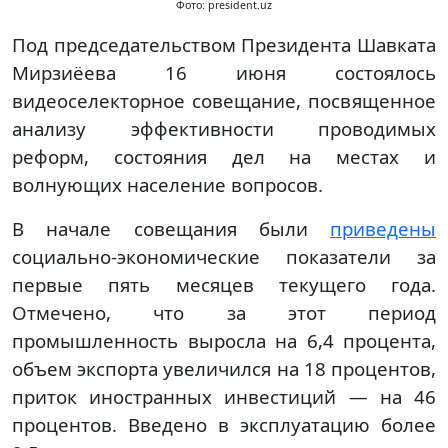
Фото: president.uz
Под председательством Президента Шавката
Мирзиёева 16 июня состоялось
видеоселекторное совещание, посвященное
анализу эффективности проводимых
реформ, состояния дел на местах и
волнующих население вопросов.
В начале совещания были
приведены
социально-экономические показатели за
первые пять месяцев текущего года.
Отмечено, что за этот период
промышленность выросла на 6,4 процента,
объем экспорта увеличился на 18 процентов,
приток иностранных инвестиций — на 46
процентов. Введено в эксплуатацию более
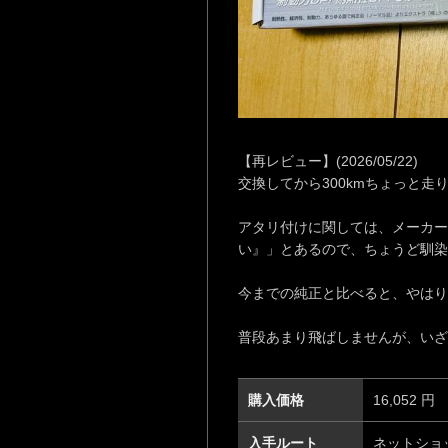
【再レビュー】(2026/05/22)
交換してから300kmちょっと走り
アタリ付けに関しては、メーカーの
い』」とあるので、ちょうど馴染
今までの純正と比べると、やはり
普段あまり飛ばしませんが、いざ
購入価格
16,052 円
入手ルート
ネットショッ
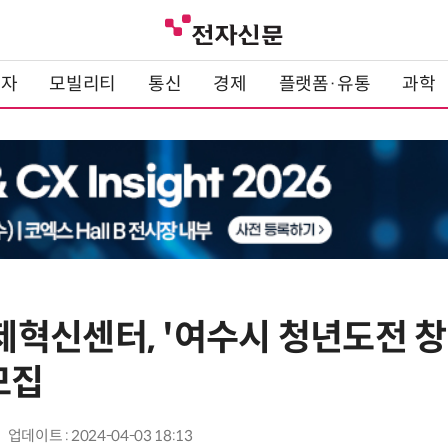
전자
모빌리티
통신
경제
플랫폼·유통
과학
혁신센터, '여수시 청년도전 창
모집
업데이트 : 2024-04-03 18:13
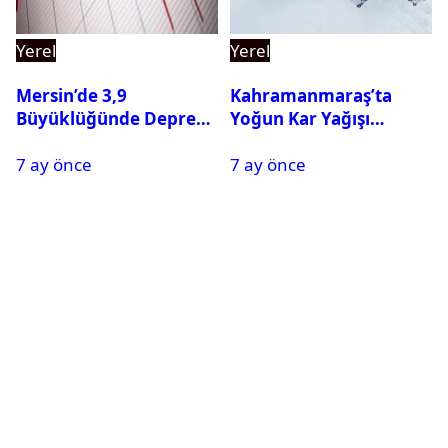
Yerel
Yerel
Mersin’de 3,9
Kahramanmaraş’ta
Büyüklüğünde Deprem
Yoğun Kar Yağışı
Oldu
Nedeniyle Okullar Yarın
7 ay önce
7 ay önce
Tatil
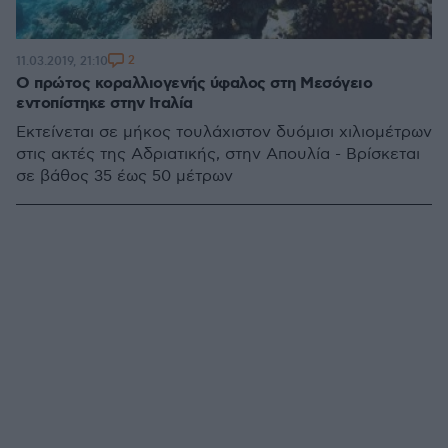
2
11.03.2019, 21:10
Ο πρώτος κοραλλιογενής ύφαλος στη Μεσόγειο
εντοπίστηκε στην Ιταλία
Eκτείνεται σε μήκος τουλάχιστον δυόμισι χιλιομέτρων
στις ακτές της Αδριατικής, στην Απουλία - Bρίσκεται
σε βάθος 35 έως 50 μέτρων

• • • • • • •

Please return exactly the lines above, from where the listing starts to the line holding "социально-экономические показатели за", inclusive, with the pictures omitted.

Фото: president.uz
Под председательством Президента Шавката
Мирзиёева 16 июня состоялось
видеоселекторное совещание, посвященное
анализу эффективности проводимых
реформ, состояния дел на местах и
волнующих население вопросов.
В начале совещания были
приведены
социально-экономические показатели за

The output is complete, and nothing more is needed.